[Dataset entries]

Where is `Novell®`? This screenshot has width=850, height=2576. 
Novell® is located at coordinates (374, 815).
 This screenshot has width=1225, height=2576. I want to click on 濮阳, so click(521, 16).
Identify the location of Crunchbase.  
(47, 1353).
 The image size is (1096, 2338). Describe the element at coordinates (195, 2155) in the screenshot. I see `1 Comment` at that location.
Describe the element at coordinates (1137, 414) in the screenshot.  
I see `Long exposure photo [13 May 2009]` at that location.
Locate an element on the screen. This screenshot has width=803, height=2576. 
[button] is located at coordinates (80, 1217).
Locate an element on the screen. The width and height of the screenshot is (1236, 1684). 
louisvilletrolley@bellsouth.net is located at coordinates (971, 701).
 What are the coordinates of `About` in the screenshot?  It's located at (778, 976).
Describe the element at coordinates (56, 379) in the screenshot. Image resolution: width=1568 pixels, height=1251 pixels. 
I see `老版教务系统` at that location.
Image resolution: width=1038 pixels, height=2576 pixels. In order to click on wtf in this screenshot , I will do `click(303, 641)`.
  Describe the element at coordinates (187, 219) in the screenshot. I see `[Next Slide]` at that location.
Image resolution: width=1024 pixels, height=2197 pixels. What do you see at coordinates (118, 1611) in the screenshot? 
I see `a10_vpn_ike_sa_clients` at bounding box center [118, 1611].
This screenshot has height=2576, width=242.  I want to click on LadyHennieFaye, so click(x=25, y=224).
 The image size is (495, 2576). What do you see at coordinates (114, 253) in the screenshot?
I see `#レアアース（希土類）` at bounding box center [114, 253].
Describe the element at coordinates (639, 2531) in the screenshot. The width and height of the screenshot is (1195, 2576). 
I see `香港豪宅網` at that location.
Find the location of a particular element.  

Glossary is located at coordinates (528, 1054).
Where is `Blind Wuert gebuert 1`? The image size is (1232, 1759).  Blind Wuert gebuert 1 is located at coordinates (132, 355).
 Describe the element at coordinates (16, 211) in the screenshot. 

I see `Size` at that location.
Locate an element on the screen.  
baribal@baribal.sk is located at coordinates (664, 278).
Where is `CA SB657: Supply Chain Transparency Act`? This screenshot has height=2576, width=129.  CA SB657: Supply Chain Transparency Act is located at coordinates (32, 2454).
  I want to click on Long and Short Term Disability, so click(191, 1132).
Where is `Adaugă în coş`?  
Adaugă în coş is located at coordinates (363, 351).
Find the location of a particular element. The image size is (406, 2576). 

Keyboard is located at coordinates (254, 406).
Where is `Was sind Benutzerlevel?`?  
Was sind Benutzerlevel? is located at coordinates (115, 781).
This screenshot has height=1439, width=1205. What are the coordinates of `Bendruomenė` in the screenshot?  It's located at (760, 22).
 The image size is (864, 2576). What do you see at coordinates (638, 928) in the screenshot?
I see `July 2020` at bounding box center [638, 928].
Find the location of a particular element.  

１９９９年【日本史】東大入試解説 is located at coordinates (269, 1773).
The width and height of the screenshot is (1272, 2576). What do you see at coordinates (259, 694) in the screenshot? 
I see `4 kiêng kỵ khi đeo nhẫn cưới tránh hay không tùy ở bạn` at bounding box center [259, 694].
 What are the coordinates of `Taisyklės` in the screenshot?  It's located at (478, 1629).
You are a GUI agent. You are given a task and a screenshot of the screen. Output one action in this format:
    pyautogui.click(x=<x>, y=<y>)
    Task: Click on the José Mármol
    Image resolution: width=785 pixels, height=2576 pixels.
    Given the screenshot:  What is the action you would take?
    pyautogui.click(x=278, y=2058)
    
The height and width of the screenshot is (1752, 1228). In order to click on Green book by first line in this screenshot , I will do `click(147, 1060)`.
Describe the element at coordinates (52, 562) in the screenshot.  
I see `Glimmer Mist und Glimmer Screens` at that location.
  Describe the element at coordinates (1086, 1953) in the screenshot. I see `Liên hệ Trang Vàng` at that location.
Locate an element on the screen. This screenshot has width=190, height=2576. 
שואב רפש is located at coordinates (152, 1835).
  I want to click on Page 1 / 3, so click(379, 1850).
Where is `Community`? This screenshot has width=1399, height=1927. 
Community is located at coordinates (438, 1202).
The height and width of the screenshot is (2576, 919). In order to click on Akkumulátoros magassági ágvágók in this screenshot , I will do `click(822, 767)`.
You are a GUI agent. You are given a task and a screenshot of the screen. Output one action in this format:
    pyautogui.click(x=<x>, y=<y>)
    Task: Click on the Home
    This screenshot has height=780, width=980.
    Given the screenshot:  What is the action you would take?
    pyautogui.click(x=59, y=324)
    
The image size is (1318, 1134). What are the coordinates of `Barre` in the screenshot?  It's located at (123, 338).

The problem
Reproduce every line of the data without changing a word.

Written reply
Where is `Novell®`? This screenshot has width=850, height=2576. 
Novell® is located at coordinates (374, 815).
 This screenshot has width=1225, height=2576. I want to click on 濮阳, so click(521, 16).
Identify the location of Crunchbase.  
(47, 1353).
 The image size is (1096, 2338). Describe the element at coordinates (195, 2155) in the screenshot. I see `1 Comment` at that location.
Describe the element at coordinates (1137, 414) in the screenshot.  
I see `Long exposure photo [13 May 2009]` at that location.
Locate an element on the screen. This screenshot has width=803, height=2576. 
[button] is located at coordinates (80, 1217).
Locate an element on the screen. The width and height of the screenshot is (1236, 1684). 
louisvilletrolley@bellsouth.net is located at coordinates (971, 701).
 What are the coordinates of `About` in the screenshot?  It's located at (778, 976).
Describe the element at coordinates (56, 379) in the screenshot. Image resolution: width=1568 pixels, height=1251 pixels. 
I see `老版教务系统` at that location.
Image resolution: width=1038 pixels, height=2576 pixels. In order to click on wtf in this screenshot , I will do `click(303, 641)`.
  Describe the element at coordinates (187, 219) in the screenshot. I see `[Next Slide]` at that location.
Image resolution: width=1024 pixels, height=2197 pixels. What do you see at coordinates (118, 1611) in the screenshot? 
I see `a10_vpn_ike_sa_clients` at bounding box center [118, 1611].
This screenshot has height=2576, width=242.  I want to click on LadyHennieFaye, so click(x=25, y=224).
 The image size is (495, 2576). What do you see at coordinates (114, 253) in the screenshot?
I see `#レアアース（希土類）` at bounding box center [114, 253].
Describe the element at coordinates (639, 2531) in the screenshot. The width and height of the screenshot is (1195, 2576). 
I see `香港豪宅網` at that location.
Find the location of a particular element.  

Glossary is located at coordinates (528, 1054).
Where is `Blind Wuert gebuert 1`? The image size is (1232, 1759).  Blind Wuert gebuert 1 is located at coordinates (132, 355).
 Describe the element at coordinates (16, 211) in the screenshot. 

I see `Size` at that location.
Locate an element on the screen.  
baribal@baribal.sk is located at coordinates (664, 278).
Where is `CA SB657: Supply Chain Transparency Act`? This screenshot has height=2576, width=129.  CA SB657: Supply Chain Transparency Act is located at coordinates (32, 2454).
  I want to click on Long and Short Term Disability, so click(191, 1132).
Where is `Adaugă în coş`?  
Adaugă în coş is located at coordinates (363, 351).
Find the location of a particular element. The image size is (406, 2576). 

Keyboard is located at coordinates (254, 406).
Where is `Was sind Benutzerlevel?`?  
Was sind Benutzerlevel? is located at coordinates (115, 781).
This screenshot has height=1439, width=1205. What are the coordinates of `Bendruomenė` in the screenshot?  It's located at (760, 22).
 The image size is (864, 2576). What do you see at coordinates (638, 928) in the screenshot?
I see `July 2020` at bounding box center [638, 928].
Find the location of a particular element.  

１９９９年【日本史】東大入試解説 is located at coordinates (269, 1773).
The width and height of the screenshot is (1272, 2576). What do you see at coordinates (259, 694) in the screenshot? 
I see `4 kiêng kỵ khi đeo nhẫn cưới tránh hay không tùy ở bạn` at bounding box center [259, 694].
 What are the coordinates of `Taisyklės` in the screenshot?  It's located at (478, 1629).
You are a GUI agent. You are given a task and a screenshot of the screen. Output one action in this format:
    pyautogui.click(x=<x>, y=<y>)
    Task: Click on the José Mármol
    Image resolution: width=785 pixels, height=2576 pixels.
    Given the screenshot:  What is the action you would take?
    pyautogui.click(x=278, y=2058)
    
The height and width of the screenshot is (1752, 1228). In order to click on Green book by first line in this screenshot , I will do `click(147, 1060)`.
Describe the element at coordinates (52, 562) in the screenshot.  
I see `Glimmer Mist und Glimmer Screens` at that location.
  Describe the element at coordinates (1086, 1953) in the screenshot. I see `Liên hệ Trang Vàng` at that location.
Locate an element on the screen. This screenshot has width=190, height=2576. 
שואב רפש is located at coordinates (152, 1835).
  I want to click on Page 1 / 3, so click(379, 1850).
Where is `Community`? This screenshot has width=1399, height=1927. 
Community is located at coordinates (438, 1202).
The height and width of the screenshot is (2576, 919). In order to click on Akkumulátoros magassági ágvágók in this screenshot , I will do `click(822, 767)`.
You are a GUI agent. You are given a task and a screenshot of the screen. Output one action in this format:
    pyautogui.click(x=<x>, y=<y>)
    Task: Click on the Home
    This screenshot has height=780, width=980.
    Given the screenshot:  What is the action you would take?
    pyautogui.click(x=59, y=324)
    
The image size is (1318, 1134). What are the coordinates of `Barre` in the screenshot?  It's located at (123, 338).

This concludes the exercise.